Folate is a very important B vitamin, and like B12 is critical in the body's natural abiliity to detoxify. Many get sufficient amounts of folate in their diet, and do not need to supplement. For those who do need to supplement, there are some serious questions that need to be answered.
There is an ongoing controvery and debate about folic acid, a synthetic form of folate. As many have noticed, you can switch from folic acid to the same dose in the natural form and get severely diminished results. However, many people are switching due to health concerns about folic acid.
Why is natural folate so much less powerful? Natural folate must first be converted to tetrahydrofolate before it can be utilized by the body, but this takes place in the intestines. Some people do this well and some don't at all.
With folic acid supplements, it must also be converted to tetrahydrofolate, but it takes place in the liver (in a two step process that includes methylation) and some people's bodies do this much more effectively. For those who use folic acid supplements long term, their bodies may have adapted to expecting higher than normal amounts of tetrahydrofolate. When these people stop folic acid supplementation, they feel worse off. (This may explain diminished results in part, but it could also be due in part due to the natural form being more buffered.)
Combine all of this with the fact that some people are very poor at converting either form. Unconverted folic acid accumulates in the bloodstream and negatively impacts cognition among other things. In this case the synthetic form especially becomes a problem because it is taken in higher doses than is found naturally.
Thus, it is quite a complicated mess. For poor converters, they will feel relief by avoiding folic acid but that does not mean their bodies don't need more tetrahydrofolate; it is just that folic acid is not the best path for them in particular.
Methylfolate is the methylated form of folic acid and for some poor converters it is deemed helpful.

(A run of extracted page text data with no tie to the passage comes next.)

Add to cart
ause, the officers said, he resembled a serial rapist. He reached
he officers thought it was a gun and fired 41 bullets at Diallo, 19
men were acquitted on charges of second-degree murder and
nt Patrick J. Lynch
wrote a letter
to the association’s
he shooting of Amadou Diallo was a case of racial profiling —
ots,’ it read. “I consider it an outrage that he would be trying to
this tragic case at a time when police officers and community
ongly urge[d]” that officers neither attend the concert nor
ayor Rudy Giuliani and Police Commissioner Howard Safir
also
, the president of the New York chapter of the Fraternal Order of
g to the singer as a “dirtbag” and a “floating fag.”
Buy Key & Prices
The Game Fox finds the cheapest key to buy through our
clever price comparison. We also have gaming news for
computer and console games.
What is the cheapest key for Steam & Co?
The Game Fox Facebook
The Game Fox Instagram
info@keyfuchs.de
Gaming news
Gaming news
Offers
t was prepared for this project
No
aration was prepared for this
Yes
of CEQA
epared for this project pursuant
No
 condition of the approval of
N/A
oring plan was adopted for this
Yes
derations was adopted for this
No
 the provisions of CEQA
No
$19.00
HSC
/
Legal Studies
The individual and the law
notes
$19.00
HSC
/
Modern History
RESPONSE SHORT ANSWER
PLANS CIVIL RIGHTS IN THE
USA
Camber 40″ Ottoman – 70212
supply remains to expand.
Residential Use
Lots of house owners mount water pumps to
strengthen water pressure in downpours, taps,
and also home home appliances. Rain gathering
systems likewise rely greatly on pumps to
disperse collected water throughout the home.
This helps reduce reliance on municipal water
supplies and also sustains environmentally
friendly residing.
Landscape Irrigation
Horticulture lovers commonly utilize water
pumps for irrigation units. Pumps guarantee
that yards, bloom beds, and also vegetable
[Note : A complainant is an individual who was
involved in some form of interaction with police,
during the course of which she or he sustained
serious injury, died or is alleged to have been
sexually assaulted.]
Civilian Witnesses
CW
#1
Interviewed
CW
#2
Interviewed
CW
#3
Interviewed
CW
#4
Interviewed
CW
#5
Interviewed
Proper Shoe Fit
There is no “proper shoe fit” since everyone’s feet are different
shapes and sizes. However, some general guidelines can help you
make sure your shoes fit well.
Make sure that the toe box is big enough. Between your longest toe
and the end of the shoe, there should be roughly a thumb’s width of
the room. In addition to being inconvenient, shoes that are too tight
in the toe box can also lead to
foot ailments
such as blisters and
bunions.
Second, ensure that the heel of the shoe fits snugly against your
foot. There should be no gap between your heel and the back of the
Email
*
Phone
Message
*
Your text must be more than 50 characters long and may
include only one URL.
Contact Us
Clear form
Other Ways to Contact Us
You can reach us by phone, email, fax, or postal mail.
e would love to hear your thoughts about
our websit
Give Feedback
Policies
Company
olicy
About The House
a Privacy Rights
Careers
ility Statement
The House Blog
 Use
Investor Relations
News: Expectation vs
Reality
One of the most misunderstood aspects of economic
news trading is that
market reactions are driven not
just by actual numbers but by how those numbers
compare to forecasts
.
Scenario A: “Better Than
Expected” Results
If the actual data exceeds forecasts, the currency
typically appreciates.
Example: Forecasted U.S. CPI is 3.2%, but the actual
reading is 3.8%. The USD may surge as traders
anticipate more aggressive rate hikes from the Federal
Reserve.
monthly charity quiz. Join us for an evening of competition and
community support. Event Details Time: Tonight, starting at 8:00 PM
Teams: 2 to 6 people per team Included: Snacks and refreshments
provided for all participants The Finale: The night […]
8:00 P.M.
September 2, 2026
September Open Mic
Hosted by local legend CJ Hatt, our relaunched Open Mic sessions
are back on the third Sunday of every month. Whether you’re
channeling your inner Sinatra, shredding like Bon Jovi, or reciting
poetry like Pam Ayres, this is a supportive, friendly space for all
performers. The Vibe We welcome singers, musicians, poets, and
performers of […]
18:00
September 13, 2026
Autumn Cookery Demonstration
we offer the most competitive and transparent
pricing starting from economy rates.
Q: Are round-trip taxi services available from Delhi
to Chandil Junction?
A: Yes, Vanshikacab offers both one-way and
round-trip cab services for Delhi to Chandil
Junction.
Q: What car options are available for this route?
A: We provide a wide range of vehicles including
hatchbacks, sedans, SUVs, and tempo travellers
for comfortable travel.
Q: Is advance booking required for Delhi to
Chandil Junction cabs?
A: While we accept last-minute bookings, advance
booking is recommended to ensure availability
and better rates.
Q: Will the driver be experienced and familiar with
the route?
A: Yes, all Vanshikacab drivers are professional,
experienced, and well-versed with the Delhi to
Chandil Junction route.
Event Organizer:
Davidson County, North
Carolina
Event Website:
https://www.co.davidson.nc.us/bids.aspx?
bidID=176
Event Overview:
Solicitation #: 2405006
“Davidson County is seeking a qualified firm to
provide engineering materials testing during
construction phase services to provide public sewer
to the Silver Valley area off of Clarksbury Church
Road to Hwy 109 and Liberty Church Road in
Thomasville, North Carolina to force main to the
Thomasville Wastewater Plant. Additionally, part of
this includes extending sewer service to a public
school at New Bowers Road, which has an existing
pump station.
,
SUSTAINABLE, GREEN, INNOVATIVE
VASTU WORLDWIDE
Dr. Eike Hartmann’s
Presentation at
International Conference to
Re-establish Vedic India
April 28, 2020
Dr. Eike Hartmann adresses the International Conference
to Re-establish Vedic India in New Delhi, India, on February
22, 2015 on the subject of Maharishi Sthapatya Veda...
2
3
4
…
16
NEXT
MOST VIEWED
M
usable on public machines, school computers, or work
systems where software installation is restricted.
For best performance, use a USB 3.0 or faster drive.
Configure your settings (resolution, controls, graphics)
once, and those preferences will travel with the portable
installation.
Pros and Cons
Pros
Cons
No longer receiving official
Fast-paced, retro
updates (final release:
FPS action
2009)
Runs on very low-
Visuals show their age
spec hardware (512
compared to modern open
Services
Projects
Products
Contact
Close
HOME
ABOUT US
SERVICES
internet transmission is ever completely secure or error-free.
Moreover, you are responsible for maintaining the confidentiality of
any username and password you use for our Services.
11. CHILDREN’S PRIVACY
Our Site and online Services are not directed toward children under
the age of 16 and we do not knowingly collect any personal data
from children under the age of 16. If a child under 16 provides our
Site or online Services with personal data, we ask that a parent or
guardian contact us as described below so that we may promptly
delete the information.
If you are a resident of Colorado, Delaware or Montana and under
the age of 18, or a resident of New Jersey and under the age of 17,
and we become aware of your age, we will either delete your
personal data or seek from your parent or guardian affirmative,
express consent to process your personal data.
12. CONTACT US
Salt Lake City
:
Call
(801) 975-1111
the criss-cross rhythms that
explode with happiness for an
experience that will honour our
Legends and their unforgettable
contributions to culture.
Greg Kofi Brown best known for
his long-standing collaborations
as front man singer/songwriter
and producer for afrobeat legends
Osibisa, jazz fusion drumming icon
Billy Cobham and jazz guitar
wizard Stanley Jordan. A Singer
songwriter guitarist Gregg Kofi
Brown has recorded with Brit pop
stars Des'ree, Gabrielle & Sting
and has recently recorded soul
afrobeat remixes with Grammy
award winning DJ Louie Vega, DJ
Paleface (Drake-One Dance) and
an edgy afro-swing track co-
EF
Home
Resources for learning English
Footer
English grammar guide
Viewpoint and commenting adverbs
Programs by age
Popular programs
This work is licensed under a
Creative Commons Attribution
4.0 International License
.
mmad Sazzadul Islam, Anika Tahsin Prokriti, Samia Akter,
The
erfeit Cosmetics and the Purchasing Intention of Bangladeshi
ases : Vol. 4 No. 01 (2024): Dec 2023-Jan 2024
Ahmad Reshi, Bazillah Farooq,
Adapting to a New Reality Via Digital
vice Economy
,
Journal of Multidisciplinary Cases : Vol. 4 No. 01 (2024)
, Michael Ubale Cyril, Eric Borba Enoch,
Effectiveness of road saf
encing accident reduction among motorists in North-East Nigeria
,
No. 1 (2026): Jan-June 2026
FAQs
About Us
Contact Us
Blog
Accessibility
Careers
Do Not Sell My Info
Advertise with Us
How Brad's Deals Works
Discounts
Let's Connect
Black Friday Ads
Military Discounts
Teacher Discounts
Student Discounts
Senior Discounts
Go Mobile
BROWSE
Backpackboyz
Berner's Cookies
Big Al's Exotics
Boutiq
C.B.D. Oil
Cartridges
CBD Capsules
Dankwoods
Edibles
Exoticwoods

The reason is because they have trouble with methylation, and by providing a methylated form their body is being given a methyl donor. Methyl donors are able to ease brain fog in persons with poor methylation ability, and it may have little to do with the folic acid component.
The thing is folic acid supplements are limited to 400-800 mcg, whereas methylfolate is given in a 5 mg dose. If you try to sell a 5 mg folic acid on eBay you get your account closed. Somehow methylfolate is allowed to slip under the radar, but in the past folic acid in 5 mg was commonly available.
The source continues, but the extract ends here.